» What to do
Locate and copy each line in the data that contains the word "được".

(Material for this exercise)

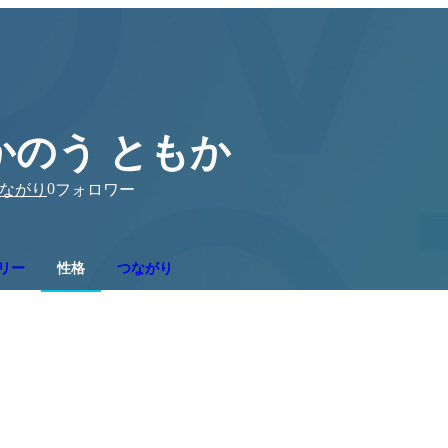
かのう ともか
0
ながり
フォロワー
リー
性格
つながり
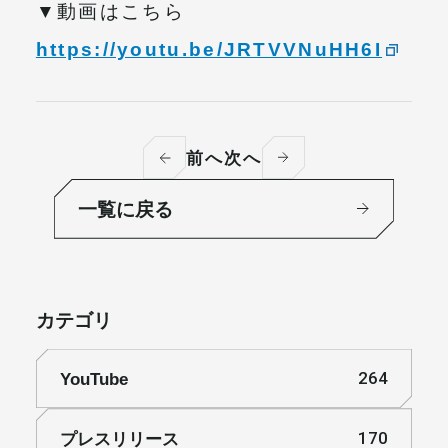
▼動画はこちら
https://youtu.be/JRTVVNuHH6I
前へ
次へ
一覧に戻る
カテゴリ
YouTube
264
プレスリリース
170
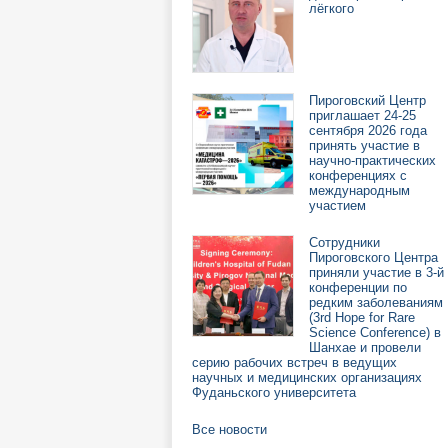
лёгкого
Пироговский Центр
приглашает 24-25
сентября 2026 года
принять участие в
научно-практических
конференциях с
международным
участием
Сотрудники
Пироговского Центра
приняли участие в 3-й
конференции по
редким заболеваниям
(3rd Hope for Rare
Science Conference) в
Шанхае и провели
серию рабочих встреч в ведущих
научных и медицинских организациях
Фуданьского университета
Все новости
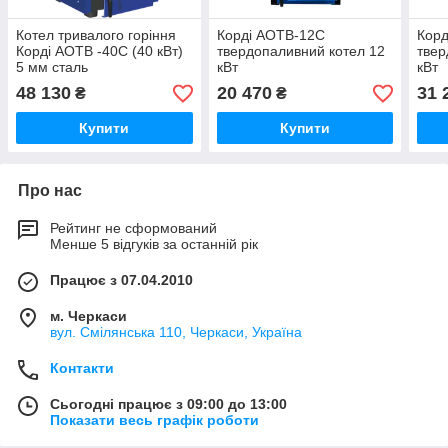
Котел тривалого горіння
Корді АОТВ-12С
Корд
Корді АОТВ -40С (40 кВт)
твердопаливний котел 12
твер
5 мм сталь
кВт
кВт
48 130
20 470
31 
₴
₴
Купити
Купити
Про нас
Рейтинг не сформований
Менше 5 відгуків за останній рік
Працює з 07.04.2010
м. Черкаси
вул. Смілянська 110, Черкаси, Україна
Контакти
Сьогодні працює з 09:00 до 13:00
Показати весь графік роботи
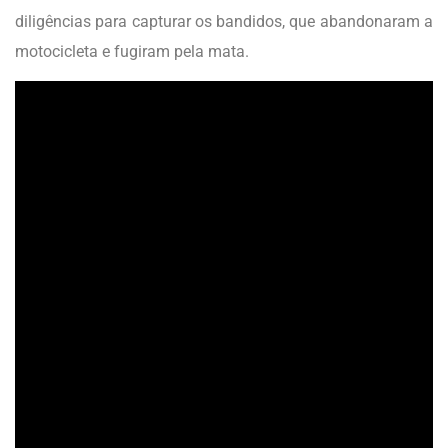
diligências para capturar os bandidos, que abandonaram a
motocicleta e fugiram pela mata.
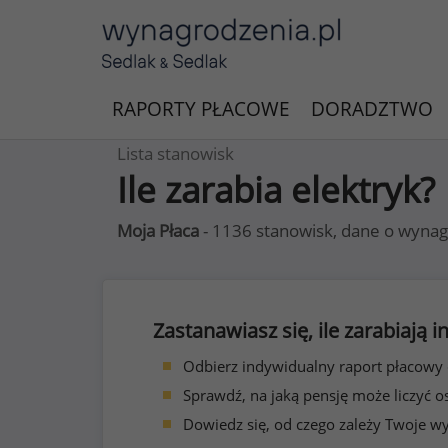
RAPORTY PŁACOWE
DORADZTWO
Lista stanowisk
Ile zarabia elektryk?
Moja Płaca
- 1136 stanowisk, dane o wynag
Zastanawiasz się, ile zarabiają
Odbierz indywidualny raport płacowy
Sprawdź, na jaką pensję może liczyć o
Dowiedz się, od czego zależy Twoje w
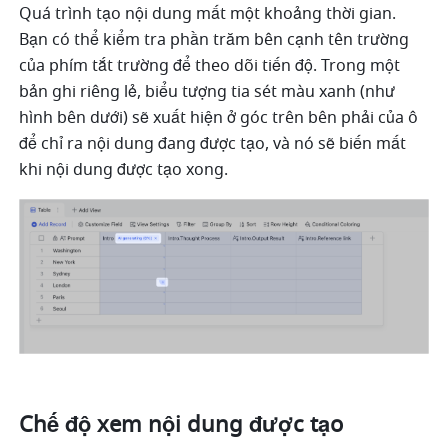
Quá trình tạo nội dung mất một khoảng thời gian. 
Bạn có thể kiểm tra phần trăm bên cạnh tên trường 
của phím tắt trường để theo dõi tiến độ. Trong một 
bản ghi riêng lẻ, biểu tượng tia sét màu xanh (như 
hình bên dưới) sẽ xuất hiện ở góc trên bên phải của ô 
để chỉ ra nội dung đang được tạo, và nó sẽ biến mất 
khi nội dung được tạo xong.
Chế độ xem nội dung được tạo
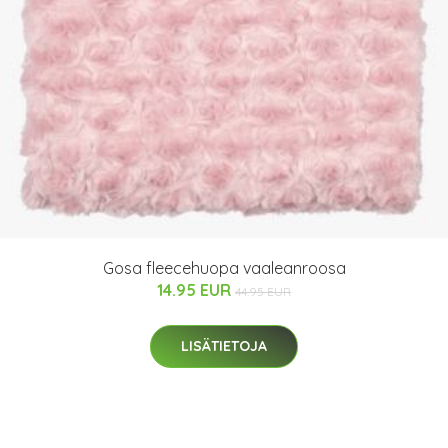
Gosa fleecehuopa vaaleanroosa
14.95 EUR
44.95 EUR
LISÄTIETOJA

(End Material for this exercise)

» Completed exercise
để chỉ ra nội dung đang được tạo, và nó sẽ biến mất 
khi nội dung được tạo xong.
Chế độ xem nội dung được tạo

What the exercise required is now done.